Just wishing for something doesn't make it come true. The battery technology
needed is non-existent. The article says that batteries "will improve so much
over the next two decades that homes won’t be dependent on the utility
companies" isn't just wishful thinking. It's wishful thinking unsupported by
known science. Similarly, in 1973 just as I entered college, nuclear fusion
for power was also just around the corner. 40+ years later it's further away
than ever.

Germany, one of the leaders in solar (even though they don't have the climate
for it) is learning the hard way that just wishing for good outcomes doesn't
make them magically happen. Here's [1] an article just from today that shows
that they are burning more dirty coal than ever in their quest to be green.
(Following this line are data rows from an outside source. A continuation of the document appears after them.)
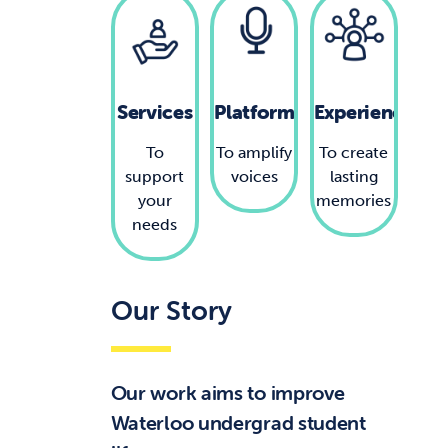
Services
Platforms
Experiences
To
To amplify
To create
support
voices
lasting
your
memories
needs
Our Story
Our work aims to improve
Waterloo undergrad student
Solar power doesn't work at night. In parts of Oregon and Washington it
doesn't really work very well for about half the year, even in "daylight"
(which is in quotes because it's often heavily overcast or raining here for
much of that time).

Anyone who wants "unlimited" and "free" energy should get to work on figuring
out how to store all that solar energy for when "the sun don't shine".
Otherwise this article is about as useful as something pulled out from where
"the sun don't shine"!

However, I'm not anti-solar, I'd love to see the deserts in Arizona, New
Mexico, and Texas dotted with solar installations. I'd love to see HVDC used
to transport all that energy to where it could be put to good use. But none of
that infrastructure will ever be close to "free".

[1] [http://www.bloomberg.com/news/2014-09-21/merkel-s-taste-
for-...](http://www.bloomberg.com/news/2014-09-21/merkel-s-taste-for-coal-
poised-to-upset-130-billion-green-drive.html)

------
joshuaellinger
Ah. Venturebeat. Never shy about hyping the future.

The power industry was saying that nuclear power would be 'too cheap to meter'
in the 1970s.

Ray Kurzweil does not make that mistake but is he right about the cost curve
going forward? It's not like semiconductors where you get cost-reduction
driven by a physical effect.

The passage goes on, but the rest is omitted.